Optimization of MR Fingerprinting for Free-Breathing Quantitative Abdominal Imaging

TL;DR

This paper introduces a free-breathing MR fingerprinting technique with optimized sequence parameters and motion-robust k-space ordering, enabling rapid, high-quality quantitative abdominal imaging without requiring breath-holding.

Contribution

It presents a novel 3D MR fingerprinting sequence with optimized flip angles and motion-robust k-space ordering for free-breathing abdominal imaging, validated with phantom and in vivo studies.

Findings

Achieved accurate $T_1$ mapping in stationary phantom.

Demonstrated motion-robustness with optimized sequence.
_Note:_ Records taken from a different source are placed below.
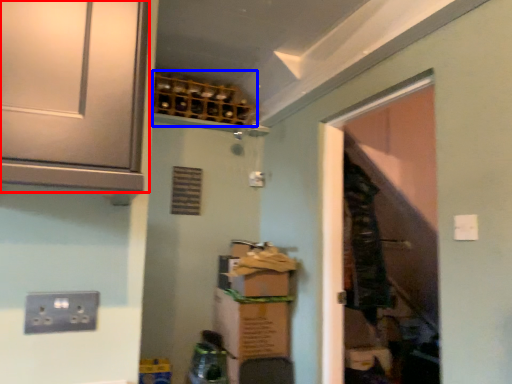 Question: Among these objects, which one is nearest to the camera, cabinetry (highlighted by a red box) or wine rack (highlighted by a blue box)?

Choices:
 (A) cabinetry
 (B) wine rack

Answer: (A) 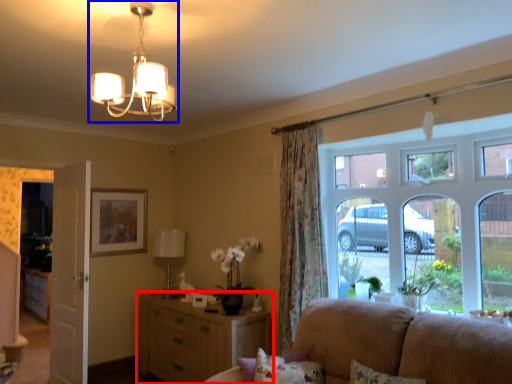 Question: Among these objects, which one is farthest to the camera, cabinetry (highlighted by a red box) or lamp (highlighted by a blue box)?

Choices:
 (A) cabinetry
 (B) lamp

Answer: (A) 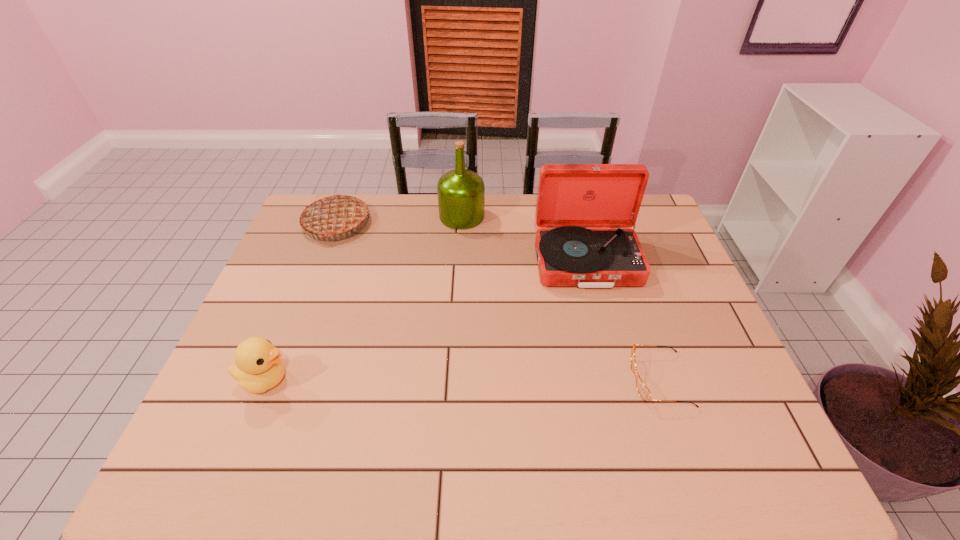 Where is `free space between the duck and the spectacles`? Image resolution: width=960 pixels, height=540 pixels. free space between the duck and the spectacles is located at coordinates (463, 380).

You are a GUI agent. You are given a task and a screenshot of the screen. Output one action in this format:
    pyautogui.click(x=<x>, y=<y>)
    Task: Click on the free space between the duck and the phonograph_record
    
    Given the screenshot: What is the action you would take?
    pyautogui.click(x=425, y=321)

Identify the location of blank region between the olive oil and the duck. This screenshot has width=960, height=540. (364, 298).

Where is `empty space between the olive oil and the pie`? The width and height of the screenshot is (960, 540). empty space between the olive oil and the pie is located at coordinates (399, 220).

Find the location of a particular element. free space between the olive oil and the shortest object is located at coordinates (561, 298).

The height and width of the screenshot is (540, 960). I want to click on object that ranks as the third closest to the phonograph_record, so click(x=335, y=214).

This screenshot has width=960, height=540. What are the coordinates of `object identified as the third closest to the third shortest object` in the screenshot? It's located at (584, 211).

At what (x,y) coordinates should I click in order to perform the action: click on vacant area that satisfies the following two spatial constraints: 1. on the front-facing side of the phonograph_record; 2. on the face of the duck. Please return your answer as a coordinate pair (x, y). The height and width of the screenshot is (540, 960). Looking at the image, I should click on (616, 380).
Produced high-quality quantitative maps during free-breathing.

Abstract

In this work, we propose a free-breathing magnetic resonance fingerprinting method that can be used to obtain $B_1^+$-robust quantitative maps of the abdomen in a clinically acceptable time. A three-dimensional MR fingerprinting sequence with a radial stack-of-stars trajectory was implemented for quantitative abdominal imaging. The k-space acquisition ordering was adjusted to improve motion-robustness. The flip angle pattern was optimized using the Cram\'er-Rao Lower Bound, and the encoding efficiency of sequences with 300, 600, 900, and 1800 flip angles was evaluated. To validate the sequence, a movable multicompartment phantom was developed. Reference multiparametric maps were acquired under stationary conditions using a previously validated MRF method. Periodic motion of the phantom was used to investigate the motion-robustness of the proposed sequence. The best performing sequence length (600 flip angles) was used to image the abdomen during a free-breathing volunteer scan. When using a series of 600 or more flip angles, the estimated $T_1$ values in the stationary phantom showed good agreement with the reference scan. Phantom experiments revealed that motion-related artefacts can appear in the quantitative maps, and confirmed that a motion-robust k-space ordering is essential in preventing these artefacts. The in vivo scan demonstrated that the proposed sequence can produce clean parameter maps while the subject breathes freely. Using this sequence, it is possible to generate $B_1^+$-robust quantitative maps of proton density, $T_1$, and $B_1^+$ under free-breathing conditions at a clinically usable resolution within 5 minutes.